* EXCERPTED RECORDS *
● ● ●

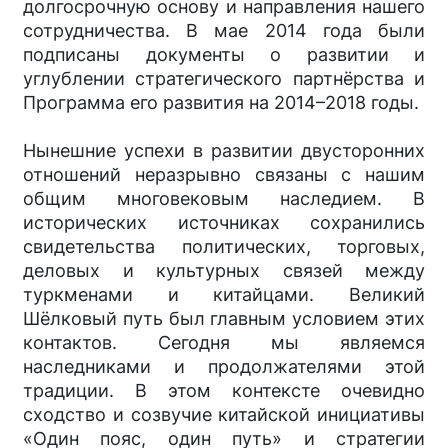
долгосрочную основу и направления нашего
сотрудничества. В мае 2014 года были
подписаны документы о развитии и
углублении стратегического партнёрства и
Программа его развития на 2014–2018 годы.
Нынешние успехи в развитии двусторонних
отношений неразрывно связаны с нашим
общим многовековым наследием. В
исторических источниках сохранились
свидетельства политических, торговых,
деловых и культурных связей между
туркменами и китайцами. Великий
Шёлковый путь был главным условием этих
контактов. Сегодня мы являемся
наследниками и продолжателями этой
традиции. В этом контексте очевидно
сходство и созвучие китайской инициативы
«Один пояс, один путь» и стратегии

● ● ●

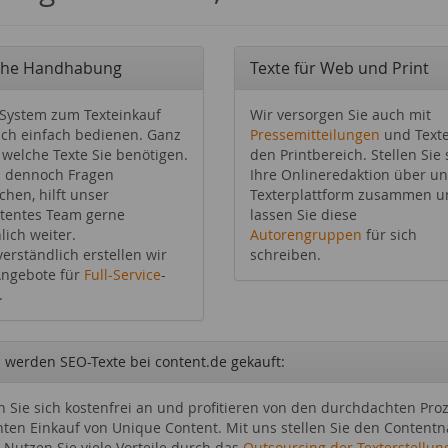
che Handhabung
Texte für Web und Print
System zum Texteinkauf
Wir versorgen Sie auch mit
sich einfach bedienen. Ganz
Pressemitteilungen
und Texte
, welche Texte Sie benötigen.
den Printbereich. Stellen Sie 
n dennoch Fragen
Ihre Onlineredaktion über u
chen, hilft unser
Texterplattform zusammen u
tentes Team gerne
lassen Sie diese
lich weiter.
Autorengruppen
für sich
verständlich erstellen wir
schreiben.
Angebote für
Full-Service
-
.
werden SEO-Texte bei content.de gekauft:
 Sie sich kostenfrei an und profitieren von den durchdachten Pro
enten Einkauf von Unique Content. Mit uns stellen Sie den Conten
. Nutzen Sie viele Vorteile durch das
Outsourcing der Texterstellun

● ● ●

* WORK REQUIRED *
Display every line of the listing that contains the string "путь".

* RESULT OF THIS EXERCISE *
Шёлковый путь был главным условием этих
«Один пояс, один путь» и стратегии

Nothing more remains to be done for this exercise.